Data excerpts
════════

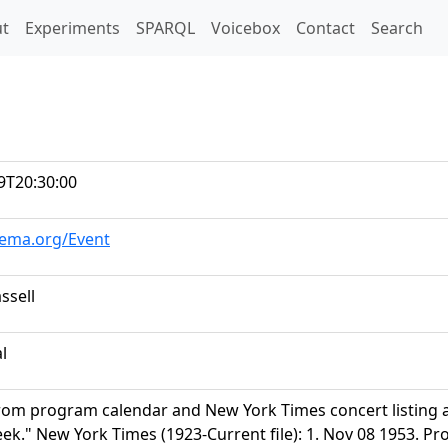
t)
t
Experiments
SPARQL
Voicebox
Contact
Search
9T20:30:00
hema.org/Event
ssell
al
rom program calendar and New York Times concert listing
k." New York Times (1923-Current file): 1. Nov 08 1953. Pro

════════

In repeating the lines above, keep the wording exact and leave every picture out.

* [Exercise response]:
t)
t
Experiments
SPARQL
Voicebox
Contact
Search
9T20:30:00
hema.org/Event
ssell
al
rom program calendar and New York Times concert listing
k." New York Times (1923-Current file): 1. Nov 08 1953. Pro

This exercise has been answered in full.